**Excerpted data:**

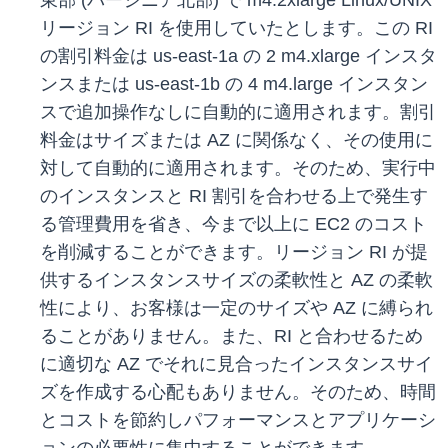
東部 (バージニア北部) で m4.2xlarge Linux/UNIX
リージョン RI を使用していたとします。この RI
の割引料金は us-east-1a の 2 m4.xlarge インスタ
ンスまたは us-east-1b の 4 m4.large インスタン
スで追加操作なしに自動的に適用されます。割引
料金はサイズまたは AZ に関係なく、その使用に
対して自動的に適用されます。そのため、実行中
のインスタンスと RI 割引を合わせる上で発生す
る管理費用を省き、今まで以上に EC2 のコスト
を削減することができます。リージョン RI が提
供するインスタンスサイズの柔軟性と AZ の柔軟
性により、お客様は一定のサイズや AZ に縛られ
ることがありません。また、RI と合わせるため
に適切な AZ でそれに見合ったインスタンスサイ
ズを作成する心配もありません。そのため、時間
とコストを節約しパフォーマンスとアプリケーシ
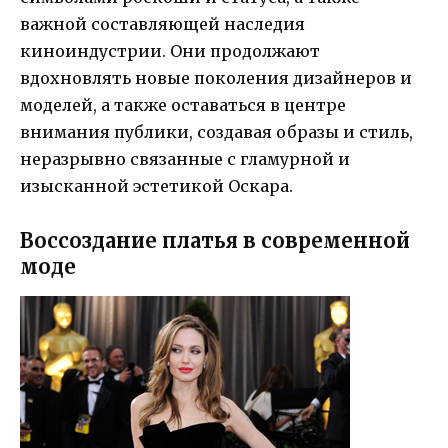
важной составляющей наследия
киноиндустрии. Они продолжают
вдохновлять новые поколения дизайнеров и
моделей, а также оставаться в центре
внимания публики, создавая образы и стиль,
неразрывно связанные с гламурной и
изысканной эстетикой Оскара.
Воссоздание платья в современной
моде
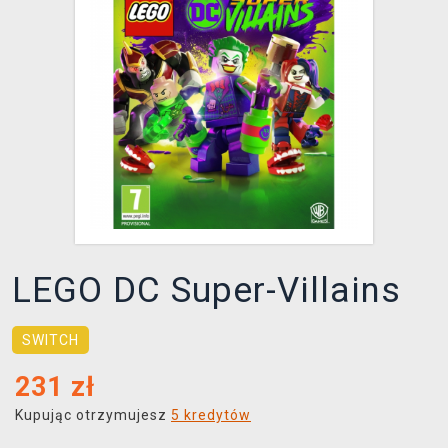
XZONE KLUB
LEGO DC Super-Villains
SWITCH
231
zł
Kupując otrzymujesz
5 kredytów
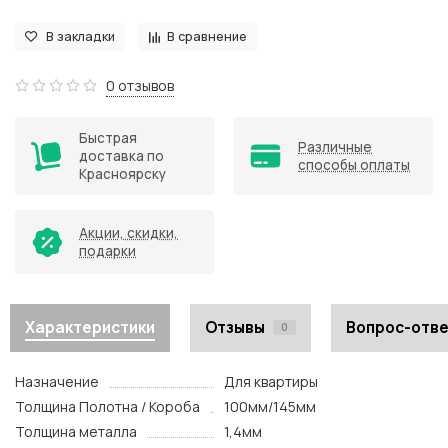
В закладки
В сравнение
0 отзывов
Быстрая
Различные
доставка по
способы оплаты
Красноярску
Акции, скидки,
подарки
Характеристики
Отзывы
Вопрос-отв
0
Назначение
Для квартиры
Толщина Полотна / Короба
100мм/145мм
Толщина металла
1,4мм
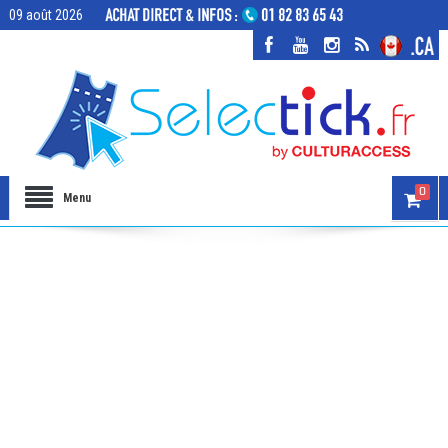
09 août 2026
0
Menu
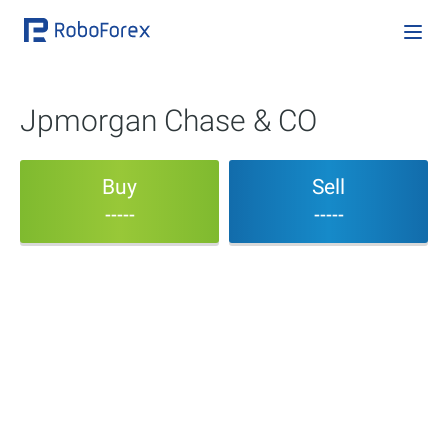
Jpmorgan Chase & CO
Buy
Sell
-----
-----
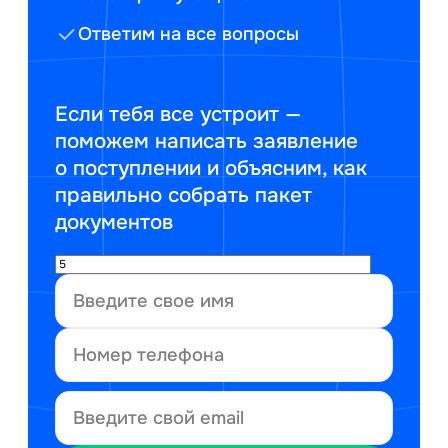
Ответим на все вопросы
Если тебя все устроит —
поможем написать заявление
о поступлении и объясним, как
правильно собрать пакет
документов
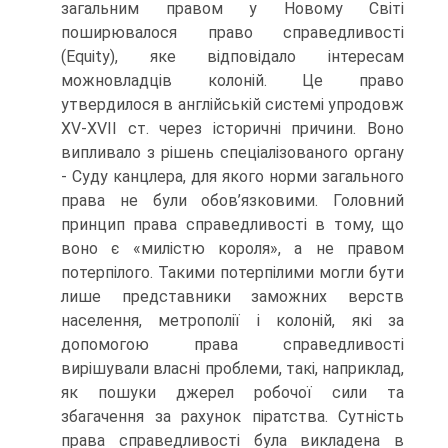
загальним правом у Новому Світі
поширювалося право справедливості
(Equity), яке відповідало інтересам
можновладців колоній. Це право
утвердилося в англійській системі упродовж
XV-XVII ст. через історичні причини. Воно
випливало з рішень спеціалізованого органу
- Суду канцлера, для якого норми загального
права не були обов’язковими. Головний
принцип права справедливості в тому, що
воно є «милістю короля», а не правом
потерпілого. Такими потерпілими могли бути
лише представники заможних верств
населення, метрополії і колоній, які за
допомогою права справедливості
вирішували власні проблеми, такі, наприклад,
як пошуки джерел робочої сили та
збагачення за рахунок піратства. Сутність
права справедливості була викладена в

**To do:** Across the records above, in how many lines does the string "Толщина" appear? Reply with the figure alone.

**Solution:** 2